If I build a CB that uses an image, the code building that CB has no idea what layout the image was in prior to that. That information would be in a different command buffer which put it into that layout beforehand. But “beforehand” is defined at submission time, not at CB creation time.
It is 100% OK to create a CB that uses an image in one layout, then creates a CB that transitions that image to that layout, so long as you submit them in the proper order.
Which means that any layout-related logic that any particular CB command might need would have to be deferred until submission time. Which means submission time would be even more costly than it already is.
And that assumes that the change happened on that queue. Which it doesn’t have to. And with timeline semaphores, it’s even possible that the command that changes the layout has not been submitted to any queue yet at the time the CB that needs to access that image gets submitted.

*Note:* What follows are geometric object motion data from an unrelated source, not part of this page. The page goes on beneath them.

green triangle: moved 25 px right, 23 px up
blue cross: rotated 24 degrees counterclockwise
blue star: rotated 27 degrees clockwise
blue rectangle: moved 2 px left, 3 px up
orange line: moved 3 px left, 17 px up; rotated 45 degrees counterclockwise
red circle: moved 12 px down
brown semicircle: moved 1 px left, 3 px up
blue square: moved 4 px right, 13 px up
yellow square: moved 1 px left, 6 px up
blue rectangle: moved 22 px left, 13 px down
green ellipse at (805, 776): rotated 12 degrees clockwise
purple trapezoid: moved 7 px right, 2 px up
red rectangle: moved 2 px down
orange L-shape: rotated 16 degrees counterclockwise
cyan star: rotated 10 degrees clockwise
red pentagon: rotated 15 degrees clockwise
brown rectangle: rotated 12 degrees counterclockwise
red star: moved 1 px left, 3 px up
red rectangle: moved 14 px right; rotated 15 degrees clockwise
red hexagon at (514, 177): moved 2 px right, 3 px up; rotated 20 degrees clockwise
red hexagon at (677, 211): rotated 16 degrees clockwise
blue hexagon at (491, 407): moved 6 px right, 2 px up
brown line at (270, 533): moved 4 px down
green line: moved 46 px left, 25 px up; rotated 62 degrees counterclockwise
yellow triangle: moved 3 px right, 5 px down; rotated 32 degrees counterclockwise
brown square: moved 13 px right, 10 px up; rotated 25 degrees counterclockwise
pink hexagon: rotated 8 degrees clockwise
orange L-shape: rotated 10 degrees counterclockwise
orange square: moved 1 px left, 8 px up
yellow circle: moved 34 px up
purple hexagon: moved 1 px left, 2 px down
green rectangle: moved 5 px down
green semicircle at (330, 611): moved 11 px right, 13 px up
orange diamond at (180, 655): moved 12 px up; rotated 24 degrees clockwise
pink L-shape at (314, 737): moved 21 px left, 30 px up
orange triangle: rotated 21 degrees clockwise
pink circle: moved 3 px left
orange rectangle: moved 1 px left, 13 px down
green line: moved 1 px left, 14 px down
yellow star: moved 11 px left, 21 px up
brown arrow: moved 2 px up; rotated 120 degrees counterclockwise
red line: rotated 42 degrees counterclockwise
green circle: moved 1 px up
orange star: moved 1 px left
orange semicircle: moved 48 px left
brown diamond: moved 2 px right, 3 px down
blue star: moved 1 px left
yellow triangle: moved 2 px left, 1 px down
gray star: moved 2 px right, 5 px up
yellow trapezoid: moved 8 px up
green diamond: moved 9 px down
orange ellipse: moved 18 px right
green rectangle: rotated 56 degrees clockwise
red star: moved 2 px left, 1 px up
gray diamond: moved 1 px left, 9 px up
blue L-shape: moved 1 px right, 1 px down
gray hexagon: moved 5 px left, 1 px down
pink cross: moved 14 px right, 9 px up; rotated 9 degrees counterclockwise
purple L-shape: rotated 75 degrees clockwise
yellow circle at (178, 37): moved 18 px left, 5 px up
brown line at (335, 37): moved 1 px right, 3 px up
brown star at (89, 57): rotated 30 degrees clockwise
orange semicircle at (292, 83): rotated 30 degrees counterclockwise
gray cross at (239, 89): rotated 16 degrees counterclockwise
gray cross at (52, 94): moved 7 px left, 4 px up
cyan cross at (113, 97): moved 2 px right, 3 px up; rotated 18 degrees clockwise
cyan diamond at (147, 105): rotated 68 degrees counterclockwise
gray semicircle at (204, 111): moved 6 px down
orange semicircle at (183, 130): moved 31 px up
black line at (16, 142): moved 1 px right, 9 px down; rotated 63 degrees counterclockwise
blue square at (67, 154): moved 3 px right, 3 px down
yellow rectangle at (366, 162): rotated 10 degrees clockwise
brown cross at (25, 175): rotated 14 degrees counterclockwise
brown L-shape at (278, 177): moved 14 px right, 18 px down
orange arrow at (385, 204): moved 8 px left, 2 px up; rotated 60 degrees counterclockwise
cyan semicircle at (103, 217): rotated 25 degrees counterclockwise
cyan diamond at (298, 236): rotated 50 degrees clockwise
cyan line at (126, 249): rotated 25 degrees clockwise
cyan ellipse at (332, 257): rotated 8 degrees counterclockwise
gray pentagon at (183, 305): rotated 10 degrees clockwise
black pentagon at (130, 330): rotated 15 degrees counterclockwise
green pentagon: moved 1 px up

What you’re asking for can only reasonably be done for hardware that effectively stores the layout as part of the image’s data, such that all operations that act on the image use that internal layout to figure out what’s going on. This would have to be done by the GPU itself, with no intervention by user-land code or CB generation or anything of that sort. NVIDIA does that in most of their hardware, but other driver makers don’t.
And so long as this is the case, user-land code must track the layout themselves.
This is also why Direct3D11’s attempt at deferred contexts were never implemented on non-NVIDIA hardware. Image layouts were not part of the API, but user-land code would have had to provide that information to make deferred contexts work. So drivers for such hardware didn’t implement them.
Any library that manages a Vulkan image and hands it to you with the expectation that you will use it ought to tell you what layout it left that image in (and you ought to tell it what layout it starts in when you tell it to do stuff with the image). If the API doesn’t do that (and I doubt OpenXR’s Vulkan interface has no way to get this information), then that’s a problem with the API.